INSTRUCTIONS FOR THE TASK:
Listed below are entries; give the number of lines among them that include "hướng", and only that number.

---------- DATA EXCERPTS ----------

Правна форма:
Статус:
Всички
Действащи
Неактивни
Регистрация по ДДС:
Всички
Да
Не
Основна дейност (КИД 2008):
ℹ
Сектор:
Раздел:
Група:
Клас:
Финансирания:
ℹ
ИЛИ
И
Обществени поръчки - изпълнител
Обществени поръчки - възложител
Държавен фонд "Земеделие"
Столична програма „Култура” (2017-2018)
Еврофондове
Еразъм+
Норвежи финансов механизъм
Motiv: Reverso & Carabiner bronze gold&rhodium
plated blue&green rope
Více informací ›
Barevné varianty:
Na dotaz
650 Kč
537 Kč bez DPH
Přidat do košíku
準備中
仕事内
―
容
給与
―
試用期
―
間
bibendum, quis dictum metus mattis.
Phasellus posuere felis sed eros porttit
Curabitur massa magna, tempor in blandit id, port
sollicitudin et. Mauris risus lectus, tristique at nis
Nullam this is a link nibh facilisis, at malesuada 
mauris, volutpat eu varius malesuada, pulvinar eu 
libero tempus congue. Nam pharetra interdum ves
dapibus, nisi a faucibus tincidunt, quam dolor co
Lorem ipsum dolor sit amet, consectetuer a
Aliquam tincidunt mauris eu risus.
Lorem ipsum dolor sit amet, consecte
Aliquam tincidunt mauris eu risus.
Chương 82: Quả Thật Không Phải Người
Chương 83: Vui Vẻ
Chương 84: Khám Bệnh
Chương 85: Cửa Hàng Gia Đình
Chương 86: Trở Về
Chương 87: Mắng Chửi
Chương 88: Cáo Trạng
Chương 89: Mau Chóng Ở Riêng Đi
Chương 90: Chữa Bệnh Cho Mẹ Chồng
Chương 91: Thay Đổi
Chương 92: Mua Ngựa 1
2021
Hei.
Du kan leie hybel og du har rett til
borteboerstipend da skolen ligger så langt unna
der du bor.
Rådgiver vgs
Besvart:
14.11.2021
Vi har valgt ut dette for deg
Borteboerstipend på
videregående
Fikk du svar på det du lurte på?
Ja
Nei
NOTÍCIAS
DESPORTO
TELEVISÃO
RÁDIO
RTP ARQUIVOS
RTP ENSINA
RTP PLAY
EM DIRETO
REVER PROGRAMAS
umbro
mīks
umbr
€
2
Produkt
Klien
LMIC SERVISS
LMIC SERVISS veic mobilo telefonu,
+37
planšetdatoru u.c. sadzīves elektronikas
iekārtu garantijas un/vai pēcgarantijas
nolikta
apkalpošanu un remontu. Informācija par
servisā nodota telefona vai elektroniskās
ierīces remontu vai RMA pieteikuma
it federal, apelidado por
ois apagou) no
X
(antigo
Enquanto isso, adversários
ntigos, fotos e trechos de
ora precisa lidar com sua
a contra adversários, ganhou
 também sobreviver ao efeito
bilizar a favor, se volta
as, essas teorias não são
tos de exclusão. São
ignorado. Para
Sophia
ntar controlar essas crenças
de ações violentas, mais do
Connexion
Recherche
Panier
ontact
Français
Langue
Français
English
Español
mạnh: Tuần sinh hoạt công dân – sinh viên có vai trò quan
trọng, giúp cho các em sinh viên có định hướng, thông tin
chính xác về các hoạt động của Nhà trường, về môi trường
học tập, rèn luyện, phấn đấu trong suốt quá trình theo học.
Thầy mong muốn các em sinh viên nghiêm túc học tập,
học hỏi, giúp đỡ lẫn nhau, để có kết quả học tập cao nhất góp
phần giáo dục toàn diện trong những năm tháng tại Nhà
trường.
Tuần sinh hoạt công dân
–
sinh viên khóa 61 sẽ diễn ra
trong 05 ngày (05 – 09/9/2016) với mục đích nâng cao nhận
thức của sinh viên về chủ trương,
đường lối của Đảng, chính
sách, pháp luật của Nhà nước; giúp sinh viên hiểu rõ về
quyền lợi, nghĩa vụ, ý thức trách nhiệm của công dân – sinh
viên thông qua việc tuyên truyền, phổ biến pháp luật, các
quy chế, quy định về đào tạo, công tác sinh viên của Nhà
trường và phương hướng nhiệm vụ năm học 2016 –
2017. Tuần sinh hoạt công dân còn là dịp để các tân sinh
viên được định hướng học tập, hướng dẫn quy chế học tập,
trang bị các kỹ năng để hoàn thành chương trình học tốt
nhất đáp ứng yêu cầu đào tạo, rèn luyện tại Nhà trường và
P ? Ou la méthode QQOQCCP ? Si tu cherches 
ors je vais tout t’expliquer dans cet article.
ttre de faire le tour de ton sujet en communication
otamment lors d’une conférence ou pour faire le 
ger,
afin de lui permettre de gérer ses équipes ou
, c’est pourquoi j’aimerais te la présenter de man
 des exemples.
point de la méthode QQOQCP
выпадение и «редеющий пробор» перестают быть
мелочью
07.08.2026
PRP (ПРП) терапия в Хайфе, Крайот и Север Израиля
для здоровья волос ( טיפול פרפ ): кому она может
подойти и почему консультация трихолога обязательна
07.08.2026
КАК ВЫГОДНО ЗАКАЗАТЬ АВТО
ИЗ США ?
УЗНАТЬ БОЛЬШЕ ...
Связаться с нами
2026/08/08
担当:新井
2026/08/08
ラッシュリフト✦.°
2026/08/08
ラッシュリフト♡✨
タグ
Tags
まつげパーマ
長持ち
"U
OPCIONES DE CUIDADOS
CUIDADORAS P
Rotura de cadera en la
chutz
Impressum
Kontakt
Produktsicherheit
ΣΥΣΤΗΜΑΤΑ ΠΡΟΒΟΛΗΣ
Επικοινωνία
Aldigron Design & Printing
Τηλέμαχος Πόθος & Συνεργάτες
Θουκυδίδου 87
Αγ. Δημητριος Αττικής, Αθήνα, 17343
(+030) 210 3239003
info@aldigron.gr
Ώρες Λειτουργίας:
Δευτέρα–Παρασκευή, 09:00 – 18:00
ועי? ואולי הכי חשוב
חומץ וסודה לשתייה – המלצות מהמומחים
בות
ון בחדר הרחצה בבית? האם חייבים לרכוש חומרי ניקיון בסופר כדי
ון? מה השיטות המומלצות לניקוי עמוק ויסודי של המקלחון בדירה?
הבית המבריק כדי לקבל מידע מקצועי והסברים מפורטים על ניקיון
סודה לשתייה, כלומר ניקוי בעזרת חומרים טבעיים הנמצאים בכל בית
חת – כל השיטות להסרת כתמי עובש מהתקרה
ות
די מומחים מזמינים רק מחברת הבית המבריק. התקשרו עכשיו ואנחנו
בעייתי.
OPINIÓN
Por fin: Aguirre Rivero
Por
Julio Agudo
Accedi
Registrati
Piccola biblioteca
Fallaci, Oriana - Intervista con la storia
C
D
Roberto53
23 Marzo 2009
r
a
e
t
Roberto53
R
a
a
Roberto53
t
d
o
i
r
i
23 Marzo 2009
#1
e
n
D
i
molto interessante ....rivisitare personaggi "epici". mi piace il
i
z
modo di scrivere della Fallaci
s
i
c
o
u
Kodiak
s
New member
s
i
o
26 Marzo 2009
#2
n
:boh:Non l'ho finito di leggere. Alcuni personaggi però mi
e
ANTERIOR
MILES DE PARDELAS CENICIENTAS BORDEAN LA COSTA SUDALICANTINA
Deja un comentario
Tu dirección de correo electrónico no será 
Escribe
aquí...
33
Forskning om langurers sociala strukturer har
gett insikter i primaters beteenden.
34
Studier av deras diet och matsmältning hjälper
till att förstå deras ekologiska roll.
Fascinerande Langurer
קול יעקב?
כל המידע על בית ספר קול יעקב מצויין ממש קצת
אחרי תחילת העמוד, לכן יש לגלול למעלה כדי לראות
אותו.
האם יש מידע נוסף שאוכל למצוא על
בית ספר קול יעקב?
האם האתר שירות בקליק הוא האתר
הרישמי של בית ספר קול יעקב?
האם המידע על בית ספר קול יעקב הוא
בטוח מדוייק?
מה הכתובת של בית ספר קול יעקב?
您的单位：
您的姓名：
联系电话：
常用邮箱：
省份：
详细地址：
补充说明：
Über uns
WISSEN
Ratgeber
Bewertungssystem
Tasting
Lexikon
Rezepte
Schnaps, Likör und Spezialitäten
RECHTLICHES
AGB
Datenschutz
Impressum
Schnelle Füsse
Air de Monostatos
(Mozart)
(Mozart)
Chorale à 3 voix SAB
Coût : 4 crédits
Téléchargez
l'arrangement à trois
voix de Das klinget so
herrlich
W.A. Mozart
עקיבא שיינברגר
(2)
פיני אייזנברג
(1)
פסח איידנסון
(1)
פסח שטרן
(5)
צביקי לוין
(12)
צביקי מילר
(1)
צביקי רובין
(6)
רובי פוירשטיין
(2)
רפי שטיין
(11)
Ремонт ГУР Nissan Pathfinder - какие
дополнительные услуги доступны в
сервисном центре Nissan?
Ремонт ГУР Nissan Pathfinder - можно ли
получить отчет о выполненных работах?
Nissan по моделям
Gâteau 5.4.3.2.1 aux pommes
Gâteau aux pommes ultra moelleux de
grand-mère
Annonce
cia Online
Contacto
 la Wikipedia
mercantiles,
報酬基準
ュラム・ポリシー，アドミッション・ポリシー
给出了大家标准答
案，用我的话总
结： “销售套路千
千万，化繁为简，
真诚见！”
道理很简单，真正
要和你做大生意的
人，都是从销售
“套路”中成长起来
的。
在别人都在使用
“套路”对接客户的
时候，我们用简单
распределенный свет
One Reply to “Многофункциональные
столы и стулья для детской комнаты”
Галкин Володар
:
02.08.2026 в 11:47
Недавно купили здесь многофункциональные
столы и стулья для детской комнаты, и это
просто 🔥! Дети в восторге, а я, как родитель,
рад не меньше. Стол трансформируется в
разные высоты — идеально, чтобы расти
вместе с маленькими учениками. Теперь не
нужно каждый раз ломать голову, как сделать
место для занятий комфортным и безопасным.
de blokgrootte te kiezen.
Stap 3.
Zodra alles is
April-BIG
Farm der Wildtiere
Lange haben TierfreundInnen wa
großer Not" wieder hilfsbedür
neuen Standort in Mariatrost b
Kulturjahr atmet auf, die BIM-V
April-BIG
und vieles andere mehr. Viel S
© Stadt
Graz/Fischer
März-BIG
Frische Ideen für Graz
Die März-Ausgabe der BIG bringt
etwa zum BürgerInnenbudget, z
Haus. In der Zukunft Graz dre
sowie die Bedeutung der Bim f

----------

TASK RESULT:
3